Page-level text extractions
· · · · ·

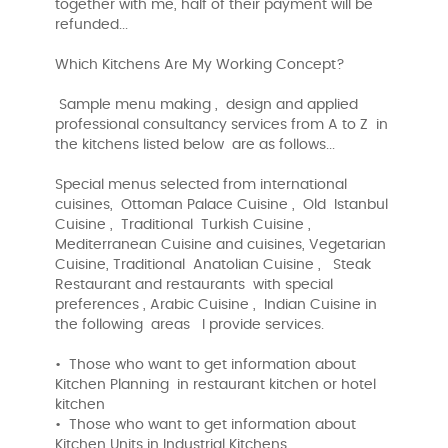
together with me, half of their payment will be
refunded...
Which Kitchens Are My Working Concept?
Sample menu making , design and applied
professional consultancy services from A to Z in
the kitchens listed below are as follows...
Special menus selected from international
cuisines, Ottoman Palace Cuisine , Old Istanbul
Cuisine , Traditional Turkish Cuisine ,
Mediterranean Cuisine and cuisines, Vegetarian
Cuisine, Traditional Anatolian Cuisine , Steak
Restaurant and restaurants with special
preferences , Arabic Cuisine , Indian Cuisine in
the following areas I provide services.
• Those who want to get information about
Kitchen Planning in restaurant kitchen or hotel
kitchen
• Those who want to get information about
Kitchen Units in Industrial Kitchens ,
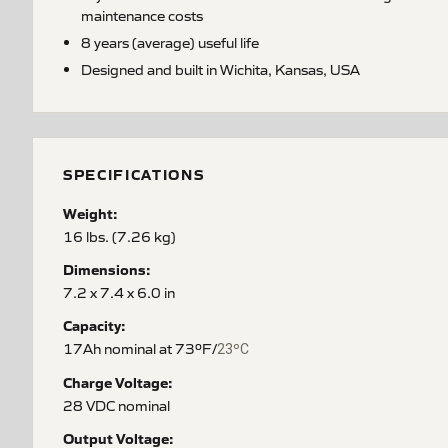
maintenance costs
8 years (average) useful life
Designed and built in Wichita, Kansas, USA
SPECIFICATIONS
Weight:
16 lbs. (7.26 kg)
Dimensions:
7.2 x 7.4 x 6.0 in
Capacity:
17Ah nominal at 73ºF/
23ºC
Charge Voltage:
28 VDC nominal
Output Voltage:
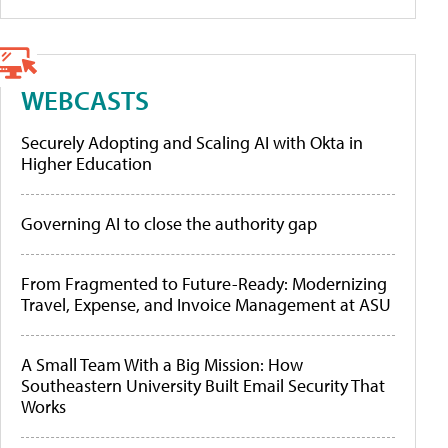
WEBCASTS
Securely Adopting and Scaling AI with Okta in
Higher Education
Governing AI to close the authority gap
From Fragmented to Future-Ready: Modernizing
Travel, Expense, and Invoice Management at ASU
A Small Team With a Big Mission: How
Southeastern University Built Email Security That
Works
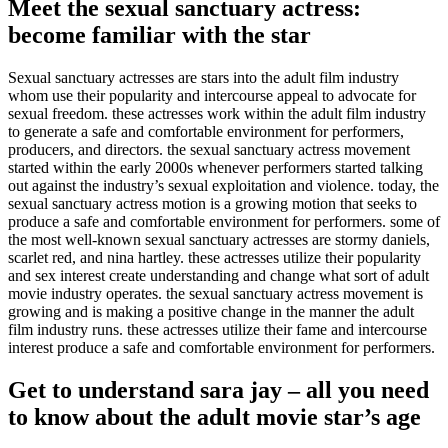
Meet the sexual sanctuary actress:
become familiar with the star
Sexual sanctuary actresses are stars into the adult film industry
whom use their popularity and intercourse appeal to advocate for
sexual freedom. these actresses work within the adult film industry
to generate a safe and comfortable environment for performers,
producers, and directors. the sexual sanctuary actress movement
started within the early 2000s whenever performers started talking
out against the industry’s sexual exploitation and violence. today, the
sexual sanctuary actress motion is a growing motion that seeks to
produce a safe and comfortable environment for performers. some of
the most well-known sexual sanctuary actresses are stormy daniels,
scarlet red, and nina hartley. these actresses utilize their popularity
and sex interest create understanding and change what sort of adult
movie industry operates. the sexual sanctuary actress movement is
growing and is making a positive change in the manner the adult
film industry runs. these actresses utilize their fame and intercourse
interest produce a safe and comfortable environment for performers.
Get to understand sara jay – all you need
to know about the adult movie star’s age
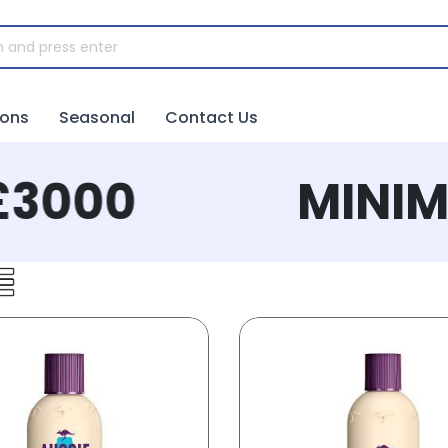
ions
Seasonal
Contact Us
3000
MINIMU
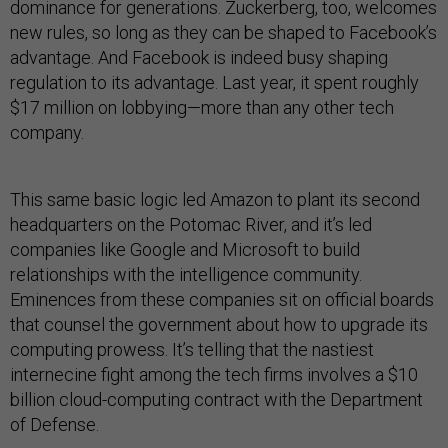
dominance for generations. Zuckerberg, too, welcomes
new rules, so long as they can be shaped to Facebook’s
advantage. And Facebook is indeed busy shaping
regulation to its advantage. Last year, it spent roughly
$17 million on lobbying—more than any other tech
company.
This same basic logic led Amazon to plant its second
headquarters on the Potomac River, and it’s led
companies like Google and Microsoft to build
relationships with the intelligence community.
Eminences from these companies sit on official boards
that counsel the government about how to upgrade its
computing prowess. It’s telling that the nastiest
internecine fight among the tech firms involves a $10
billion cloud-computing contract with the Department
of Defense.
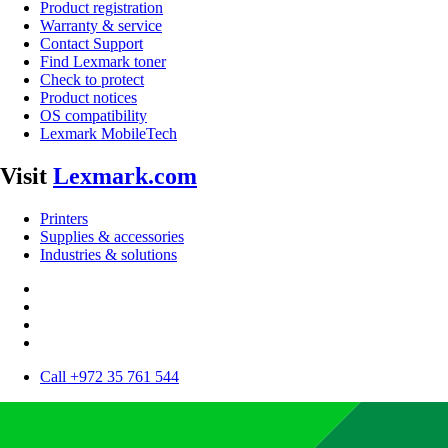
Product registration
Warranty & service
Contact Support
Find Lexmark toner
Check to protect
Product notices
OS compatibility
Lexmark MobileTech
Visit
Lexmark.com
Printers
Supplies & accessories
Industries & solutions
Call +972 35 761 544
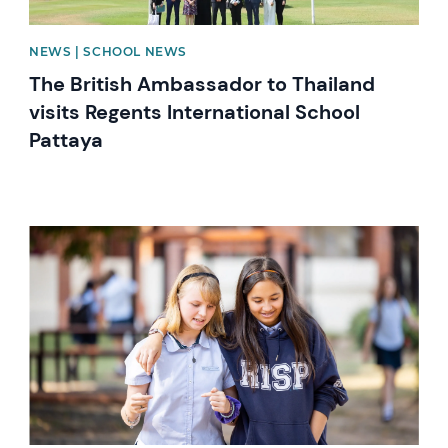
NEWS | SCHOOL NEWS
The British Ambassador to Thailand
visits Regents International School
Pattaya
News image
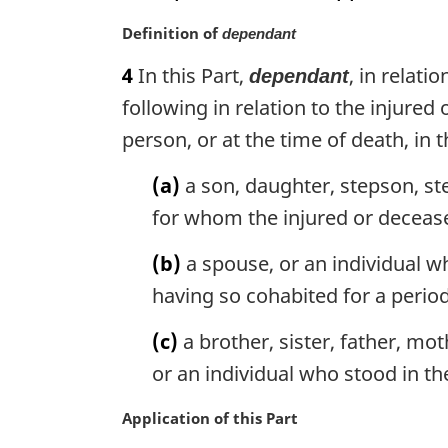
o
M
Definition of
t
dependant
a
e
4
In this Part,
, in relat
dependant
r
:
g
following in relation to the injured
i
person, or at the time of death, in
n
a
(a)
a son, daughter, stepson, st
l
for whom the injured or decease
n
o
(b)
a spouse, or an individual w
t
e
having so cohabited for a period 
:
(c)
a brother, sister, father, mo
or an individual who stood in th
M
Application of this Part
a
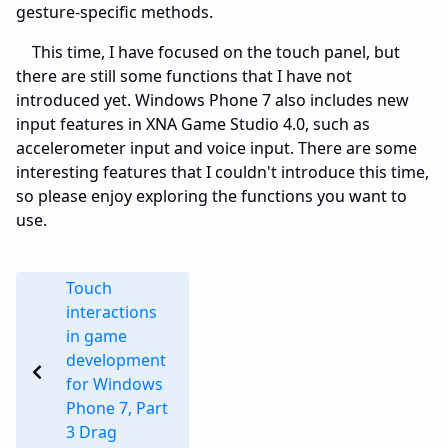
gesture-specific methods.
This time, I have focused on the touch panel, but
there are still some functions that I have not
introduced yet. Windows Phone 7 also includes new
input features in XNA Game Studio 4.0, such as
accelerometer input and voice input. There are some
interesting features that I couldn't introduce this time,
so please enjoy exploring the functions you want to
use.
Touch
interactions
in game
development
for Windows
Phone 7, Part
3 Drag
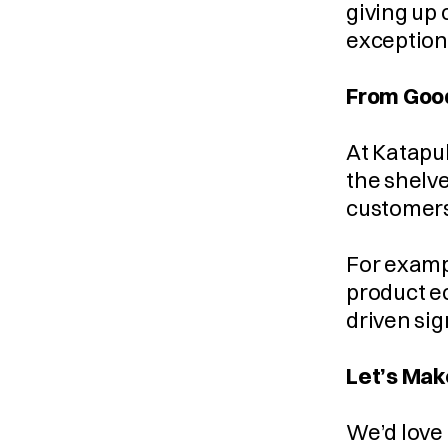
giving up 
exception
From Good
At Katapul
the shelve
customers
For exampl
product e
driven sig
Let’s Mak
We’d love 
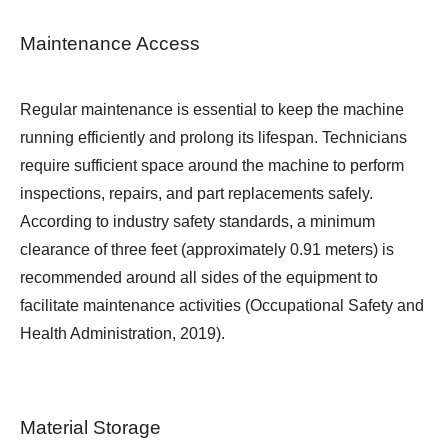
Maintenance Access
Regular maintenance is essential to keep the machine
running efficiently and prolong its lifespan. Technicians
require sufficient space around the machine to perform
inspections, repairs, and part replacements safely.
According to industry safety standards, a minimum
clearance of three feet (approximately 0.91 meters) is
recommended around all sides of the equipment to
facilitate maintenance activities (Occupational Safety and
Health Administration, 2019).
Material Storage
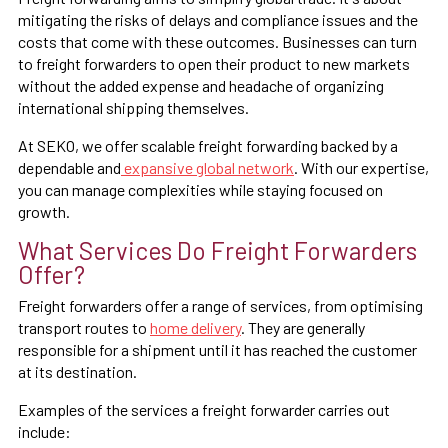
mitigating the risks of delays and compliance issues and the
costs that come with these outcomes. Businesses can turn
to freight forwarders to open their product to new markets
without the added expense and headache of organizing
international shipping themselves.
At SEKO, we offer scalable freight forwarding backed by a
dependable and
expansive global network
. With our expertise,
you can manage complexities while staying focused on
growth.
What Services Do Freight Forwarders
Offer?
Freight forwarders offer a range of services, from optimising
transport routes to
home delivery
. They are generally
responsible for a shipment until it has reached the customer
at its destination.
Examples of the services a freight forwarder carries out
include:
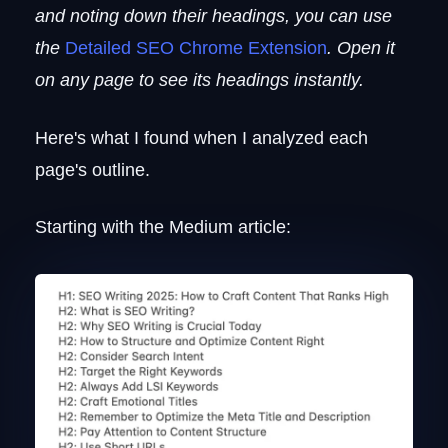
and noting down their headings, you can use
the
Detailed SEO Chrome Extension
. Open it
on any page to see its headings instantly.
Here's what I found when I analyzed each
page's outline.
Starting with the Medium article:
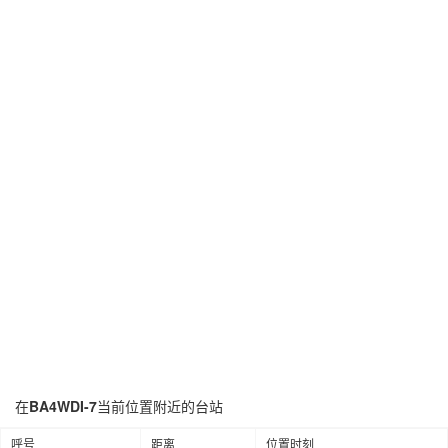
在
BA4WDI-7
当前位置附近的台站
呼号
距离
位置时刻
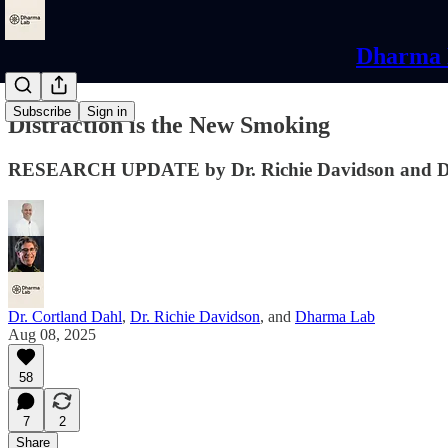
Dharma L
Subscribe
Sign in
Distraction is the New Smoking
RESEARCH UPDATE by Dr. Richie Davidson and Dr
Dr. Cortland Dahl
,
Dr. Richie Davidson
, and
Dharma Lab
Aug 08, 2025
58
7
2
Share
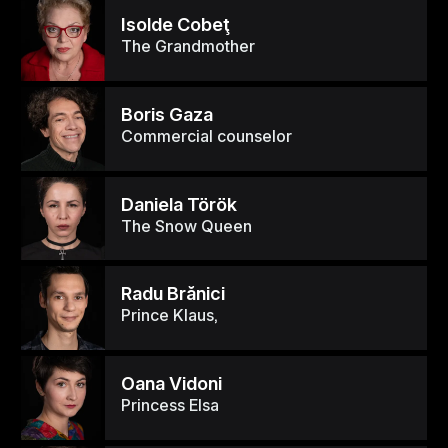
Isolde Cobeţ
The Grandmother
Boris Gaza
Commercial counselor
Daniela Török
The Snow Queen
Radu Brănici
Prince Klaus,
Oana Vidoni
Princess Elsa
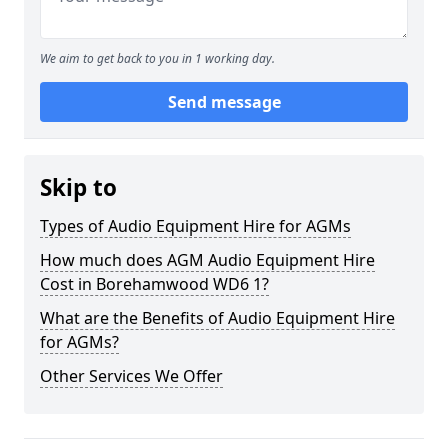
We aim to get back to you in 1 working day.
Send message
Skip to
Types of Audio Equipment Hire for AGMs
How much does AGM Audio Equipment Hire
Cost in Borehamwood WD6 1?
What are the Benefits of Audio Equipment Hire
for AGMs?
Other Services We Offer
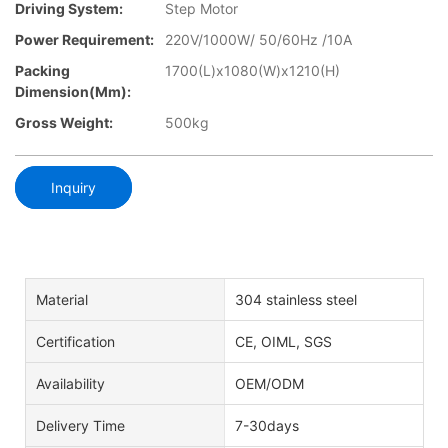
Driving System:
Step Motor
Power Requirement:
220V/1000W/ 50/60Hz /10A
Packing
1700(L)x1080(W)x1210(H)
Dimension(mm):
Gross Weight:
500kg
Inquiry
Material
304 stainless steel
Certification
CE, OIML, SGS
Availability
OEM/ODM
Delivery Time
7-30days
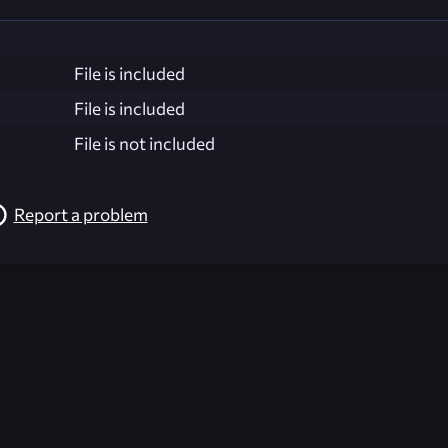
File is included
File is included
File is not included
Report a problem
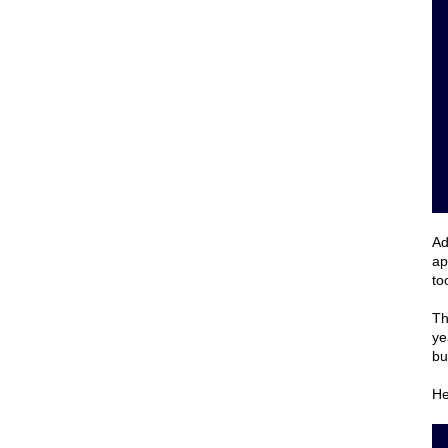
Ad
ap
to
Th
ye
bu
He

· · · · ·

- _What you need to do_
Would you output the lines above from the line holding "for whom the injured or decease" up to and including the line holding "input features in", exactly and only those, with no pictures?

- _Exercise output_
for whom the injured or decease
n
o
(b)
a spouse, or an individual w
t
e
having so cohabited for a period 
:
(c)
a brother, sister, father, mo
or an individual who stood in th
M
Application of this Part
a
gesture-specific methods.
This time, I have focused on the touch panel, but
there are still some functions that I have not
introduced yet. Windows Phone 7 also includes new
input features in XNA Game Studio 4.0, such as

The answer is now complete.